Forum Replies Created
- FindecanorParticipantSeptember 3, 2023 at 2:35 pmPost count: 30
Do they have the same semantics as LLVM’s alloca, llvm.stacksave() and llvm.stackrestore() ?
And will the memory be reused and reset to zero if I do a new allocStack() after a restoreStack()?
- This reply was modified 3 months, 1 week ago by Findecanor.
- FindecanorParticipantJune 17, 2023 at 12:40 pmPost count: 30
3. Could the dynamic branch prediction analysis be communicated back to the vendor using some sort of telemetry system or aggregated in some cloud store so other users can benefit?
I think you would meet a lot of resistance against such telemetry, citing reasons of security.
- FindecanorParticipantMay 25, 2023 at 2:37 pmPost count: 30
I did not find bitfield instructions mentioned in the Wiki so I assumed that you had omitted them.

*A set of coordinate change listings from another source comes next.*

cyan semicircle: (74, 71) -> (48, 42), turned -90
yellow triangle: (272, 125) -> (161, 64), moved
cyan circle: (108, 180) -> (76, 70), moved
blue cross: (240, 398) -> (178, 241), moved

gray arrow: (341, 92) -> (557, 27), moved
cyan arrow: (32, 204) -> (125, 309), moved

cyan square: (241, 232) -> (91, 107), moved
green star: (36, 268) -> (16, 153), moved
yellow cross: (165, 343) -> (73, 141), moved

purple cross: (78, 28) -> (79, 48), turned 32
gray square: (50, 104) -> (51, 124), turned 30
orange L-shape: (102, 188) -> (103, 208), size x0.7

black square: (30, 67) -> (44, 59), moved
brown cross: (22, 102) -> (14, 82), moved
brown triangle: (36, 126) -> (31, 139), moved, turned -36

I’m sorry, my question was not if both operations could finish in one cycle, but if the second operation could finish in the next cycle. In other words, if each op would normally have a latency of four cycles each, so that if executed in sequence their total latency would be eight, could that be reduced to five cycles by bundling them together and have them execute in different phases?
- FindecanorParticipantMay 11, 2023 at 11:53 amPost count: 30
On ARM64 and PPC, all the different bitfield operations are implemented by only a couple instructions that perform a rotation and then a bitwise-select using a constructed mask. The rotation amount and bit-range of the mask define whether it is an extraction or injection.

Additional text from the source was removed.